Wildlife: Honorable Mention 2024 (professional)
ENTRY DESCRIPTION
In a medium that’s meant to drive feeling, emotion, and a message, sometimes you can’t escape the reality that you are playing a numbers game. It’s one in which the house should always win, but you take the plunge into the cold, dark water anyway.
There’s no studio, controlled lighting, models, or bait to attract your subjects. You have your long freedive fins, a wetsuit that feels like it’s constantly choking you, a camera encased in a cumbersome housing, and a prayer.
Over the course of five days on the water, I’d estimate there was a minute or two in total where there was the chance of capturing something worthy. Five or six images over the span of a week that might be worthy.
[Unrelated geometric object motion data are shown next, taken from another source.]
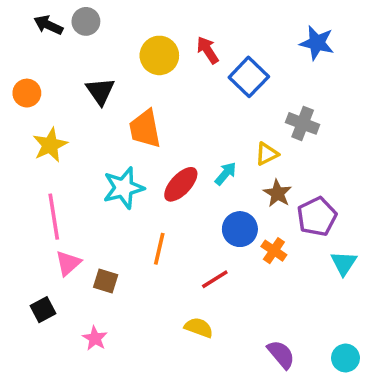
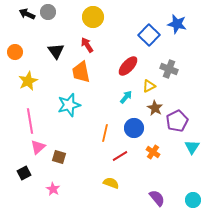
red arrow: (208, 50) -> (87, 45), moved
yellow circle: (159, 55) -> (93, 17), moved
blue square: (249, 77) -> (149, 35), moved
red ellipse: (181, 184) -> (128, 66), moved
orange line: (159, 249) -> (105, 133), moved
orange cross: (274, 251) -> (153, 152), moved

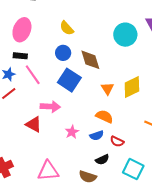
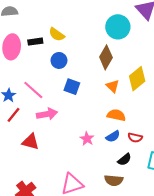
black rectangle: (20, 56) -> (35, 42), moved
brown diamond: (90, 60) -> (106, 57), moved, turned 60
blue square: (69, 80) -> (72, 87), size x0.7
pink arrow: (50, 107) -> (47, 114), moved
red triangle: (34, 124) -> (31, 142), moved

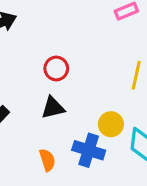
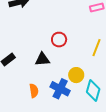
red circle: (56, 69) -> (59, 40), moved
In this moment, I was gifted with a pod of orcas forming their bait ball to feed on. I caught a glimpse of two large bull orcas maintaining the shape of the fish out of the corner of my eye. I turned, locked focus, and managed to snap a few images just in time. A coordinated dance of two apex predators. Not their last, but likely the last that many of these herring would witness.
AUTHOR
Eric's interest in photography began when his parents gave him an old film camera to use for his course in high school. While the class initially served as an escape from his rigorous biology and chemistry courses, it would eventually become the catalyst for each of his interests and passions melding into one. The film process revealed the "magic" of how science and technology could immortalize a scene in front of him. With this, his creative side would soon be unlocked.
Eric earned a Bachelor's Degree in Biology from Wake Forest University. He enjoyed his courses in physiology, molecular biology, and genetics, but it was ecology that grabbed his attention. The idea that life, across species and geographies, is intertwined resonated with him long after his classes concluded.
This concept has driven much of Eric's travel and work to date. He seeks to explore new cultures, new areas of the world, and unique wildlife with the hope that his images can deliver that same empowering idea to others that he felt in his studies — that we can all share some connection and hold interest in other people and living things, even when the link might not be apparent.